1RIKEN SPring-8 Center, Sayo, Hyogo 679-5148, Japan, 2Department of Biochemistry and Molecular Biophysics, Columbia
University, New York, New York 10032, USA, 3The Vollum Institute and 4HHMI, Oregon Health and Science University,
Portland, Oregon 97239, USA
In the central nervous system of vertebrates, synaptic transmission is terminated by uptake of
neurotransmitters from the synaptic cleft to the cytoplasm of neurons and glia catalyzed by specific
transporters. Na+/Cl--dependent neurotransmitter transporters (also referred to as neurotransmitter
sodium symporters; NSS) employ sodium and chloride electrochemical gradients to drive transport
of a wide array or substrates, including the biogenic amines (serotonin, dopamine, etc.) and amino
acids (GABA, glycine, etc.). Dysfunction of these transporters causes various psychiatric disorders,
including depression. NSS members are the targets of therapeutic agents for these diseases, such as
antidepressants. Although it has been highly required to understand the functional mechanisms of
NSS, structural analysis by X-ray crystallography has so far been hampered by the difficulties
generally encountered in membrane protein crystallization.
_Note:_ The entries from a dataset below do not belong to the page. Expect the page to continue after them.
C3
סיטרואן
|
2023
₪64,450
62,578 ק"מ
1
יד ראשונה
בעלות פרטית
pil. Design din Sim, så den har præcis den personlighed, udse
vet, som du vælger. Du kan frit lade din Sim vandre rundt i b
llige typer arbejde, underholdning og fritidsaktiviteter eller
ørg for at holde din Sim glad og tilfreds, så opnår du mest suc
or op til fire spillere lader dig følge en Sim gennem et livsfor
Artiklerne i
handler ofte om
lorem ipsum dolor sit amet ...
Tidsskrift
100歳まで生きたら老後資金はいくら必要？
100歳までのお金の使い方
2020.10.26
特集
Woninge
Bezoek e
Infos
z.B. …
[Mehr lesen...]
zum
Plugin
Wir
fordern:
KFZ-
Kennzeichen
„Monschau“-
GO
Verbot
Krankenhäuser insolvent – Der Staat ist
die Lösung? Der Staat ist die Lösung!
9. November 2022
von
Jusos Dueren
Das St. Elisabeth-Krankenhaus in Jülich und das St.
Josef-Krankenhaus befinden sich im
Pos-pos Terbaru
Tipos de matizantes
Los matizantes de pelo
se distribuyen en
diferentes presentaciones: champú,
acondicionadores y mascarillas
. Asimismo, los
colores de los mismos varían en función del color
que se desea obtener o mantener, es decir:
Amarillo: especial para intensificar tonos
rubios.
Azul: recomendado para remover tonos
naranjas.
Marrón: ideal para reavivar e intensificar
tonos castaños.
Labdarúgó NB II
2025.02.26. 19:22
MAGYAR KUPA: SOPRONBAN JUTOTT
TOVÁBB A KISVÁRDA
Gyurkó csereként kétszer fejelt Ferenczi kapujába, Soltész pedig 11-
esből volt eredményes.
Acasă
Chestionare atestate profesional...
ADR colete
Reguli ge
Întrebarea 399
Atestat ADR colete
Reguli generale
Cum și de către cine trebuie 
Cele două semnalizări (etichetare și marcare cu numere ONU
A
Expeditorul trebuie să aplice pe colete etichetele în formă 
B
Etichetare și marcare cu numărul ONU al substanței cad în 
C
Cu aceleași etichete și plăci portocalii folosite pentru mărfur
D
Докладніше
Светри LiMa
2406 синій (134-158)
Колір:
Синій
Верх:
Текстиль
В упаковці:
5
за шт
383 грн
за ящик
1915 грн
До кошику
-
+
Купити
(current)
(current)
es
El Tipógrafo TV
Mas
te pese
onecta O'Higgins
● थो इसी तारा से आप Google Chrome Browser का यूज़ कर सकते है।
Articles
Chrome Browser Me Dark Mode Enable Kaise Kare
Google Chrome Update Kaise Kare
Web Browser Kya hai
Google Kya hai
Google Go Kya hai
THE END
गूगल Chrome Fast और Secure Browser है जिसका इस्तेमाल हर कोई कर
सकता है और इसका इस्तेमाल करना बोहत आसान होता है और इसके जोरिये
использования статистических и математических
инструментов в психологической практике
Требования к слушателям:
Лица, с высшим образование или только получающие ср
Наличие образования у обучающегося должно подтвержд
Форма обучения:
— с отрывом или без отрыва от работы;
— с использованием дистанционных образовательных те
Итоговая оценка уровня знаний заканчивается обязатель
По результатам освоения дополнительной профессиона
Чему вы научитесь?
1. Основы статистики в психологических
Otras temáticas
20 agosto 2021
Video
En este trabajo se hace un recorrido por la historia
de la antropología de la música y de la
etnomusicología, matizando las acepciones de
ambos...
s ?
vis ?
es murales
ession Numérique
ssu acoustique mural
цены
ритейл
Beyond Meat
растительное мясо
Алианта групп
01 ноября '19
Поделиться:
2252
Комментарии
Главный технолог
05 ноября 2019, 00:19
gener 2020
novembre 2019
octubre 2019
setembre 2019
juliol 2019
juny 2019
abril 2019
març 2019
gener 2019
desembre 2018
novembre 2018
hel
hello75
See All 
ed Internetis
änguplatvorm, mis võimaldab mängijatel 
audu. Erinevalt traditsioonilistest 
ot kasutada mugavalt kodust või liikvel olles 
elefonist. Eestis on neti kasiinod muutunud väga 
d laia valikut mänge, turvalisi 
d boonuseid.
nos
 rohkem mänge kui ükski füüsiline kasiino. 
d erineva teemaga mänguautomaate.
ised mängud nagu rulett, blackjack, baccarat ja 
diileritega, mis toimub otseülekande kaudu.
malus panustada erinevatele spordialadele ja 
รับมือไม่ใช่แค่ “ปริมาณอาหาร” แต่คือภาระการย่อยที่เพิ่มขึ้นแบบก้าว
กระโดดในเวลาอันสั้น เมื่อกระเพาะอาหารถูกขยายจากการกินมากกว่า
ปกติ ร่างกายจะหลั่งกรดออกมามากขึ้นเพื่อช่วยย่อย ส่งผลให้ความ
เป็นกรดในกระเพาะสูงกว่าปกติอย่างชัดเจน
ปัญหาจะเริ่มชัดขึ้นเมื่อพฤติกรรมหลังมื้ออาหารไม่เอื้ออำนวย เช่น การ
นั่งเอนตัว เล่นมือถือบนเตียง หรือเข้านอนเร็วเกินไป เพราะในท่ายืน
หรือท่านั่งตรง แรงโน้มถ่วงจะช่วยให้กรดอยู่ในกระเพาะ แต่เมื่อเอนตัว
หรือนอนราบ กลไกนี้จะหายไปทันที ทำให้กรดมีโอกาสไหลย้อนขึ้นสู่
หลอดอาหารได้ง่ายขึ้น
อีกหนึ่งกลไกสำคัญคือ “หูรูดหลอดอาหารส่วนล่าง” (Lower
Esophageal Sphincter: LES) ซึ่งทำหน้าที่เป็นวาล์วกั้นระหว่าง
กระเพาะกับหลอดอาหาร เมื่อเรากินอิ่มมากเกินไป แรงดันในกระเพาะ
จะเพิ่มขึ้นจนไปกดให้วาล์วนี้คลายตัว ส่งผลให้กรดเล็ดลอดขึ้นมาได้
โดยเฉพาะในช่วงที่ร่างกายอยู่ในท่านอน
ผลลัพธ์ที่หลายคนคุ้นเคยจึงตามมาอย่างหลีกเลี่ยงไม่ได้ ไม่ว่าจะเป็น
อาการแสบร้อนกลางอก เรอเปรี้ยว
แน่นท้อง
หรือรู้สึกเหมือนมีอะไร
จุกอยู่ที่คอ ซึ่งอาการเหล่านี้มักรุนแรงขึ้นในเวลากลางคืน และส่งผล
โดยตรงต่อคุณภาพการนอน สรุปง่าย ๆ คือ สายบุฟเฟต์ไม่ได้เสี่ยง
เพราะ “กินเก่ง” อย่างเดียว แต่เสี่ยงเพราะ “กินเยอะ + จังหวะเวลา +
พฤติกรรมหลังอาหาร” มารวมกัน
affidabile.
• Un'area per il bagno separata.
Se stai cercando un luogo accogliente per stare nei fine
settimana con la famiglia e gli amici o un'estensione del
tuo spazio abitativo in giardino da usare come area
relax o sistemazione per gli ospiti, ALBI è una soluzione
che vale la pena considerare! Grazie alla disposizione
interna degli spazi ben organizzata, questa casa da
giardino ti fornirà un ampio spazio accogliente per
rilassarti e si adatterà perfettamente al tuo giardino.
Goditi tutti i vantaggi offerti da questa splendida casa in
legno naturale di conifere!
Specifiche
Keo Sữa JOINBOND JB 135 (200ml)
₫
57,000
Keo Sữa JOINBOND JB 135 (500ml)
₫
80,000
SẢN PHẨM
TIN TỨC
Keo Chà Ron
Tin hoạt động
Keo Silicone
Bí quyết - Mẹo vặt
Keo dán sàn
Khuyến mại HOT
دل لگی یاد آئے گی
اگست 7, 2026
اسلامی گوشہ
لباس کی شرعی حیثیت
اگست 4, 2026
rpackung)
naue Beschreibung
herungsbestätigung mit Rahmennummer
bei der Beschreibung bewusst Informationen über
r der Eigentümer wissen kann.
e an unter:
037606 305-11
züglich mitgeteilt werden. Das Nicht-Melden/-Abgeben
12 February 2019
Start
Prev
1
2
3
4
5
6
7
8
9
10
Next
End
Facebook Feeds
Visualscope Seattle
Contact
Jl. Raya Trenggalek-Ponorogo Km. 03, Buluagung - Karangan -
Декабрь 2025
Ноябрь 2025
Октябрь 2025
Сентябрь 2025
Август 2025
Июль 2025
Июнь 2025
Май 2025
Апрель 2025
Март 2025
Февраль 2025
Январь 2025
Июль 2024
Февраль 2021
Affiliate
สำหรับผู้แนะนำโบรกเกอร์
To circumvent the problems, we
exploited the presence of bacterial homologs, because they were assumed to be more stable and
amenable to large-scale expression than the eukaryotic counterparts. The homologs have strict
conservation of residues essential to the function of NSS as well as clusters of highly conserved
sequences throughout the molecules, implying that they share similar architectures as well as
functional mechanisms with NSS. Among several bacterial homologs we cloned, we found a
highly-stable protein from Aquifex aeolicus, LeuT. LeuT is amenable to crystallographic structure
analysis and resulted atomic structural information of the state binding its substrates, L-leucine and
sodium ions, at 1.65 Å resolution [1]. Moreover, we also found that a tricyclic antidepressant
clomipramine inhibits substrate uptake by LeuT, and characterized its mechanism of action by flux,
binding, and crystallographic analyses [2]. In the symposium, we will discuss about mechanisms of
substrate recognition and transport inhibition of LeuT based on our recent structural and functional
studies.
[1] Yamashita, A., Singh, S. K., Kawate, T., Jin, Y., and Gouaux., E., Crystal structure of a bacterial homologue of
Na+/Cl--dependent neurotransmitter transporters. (2005) Nature 437, 215-223.
[2] Singh, S. K., Yamashita, A., and Gouaux, E., Antidepressant binding site in a bacterial homologue of neurotransmitter
transporters. (2007) Nature 448, 952-956.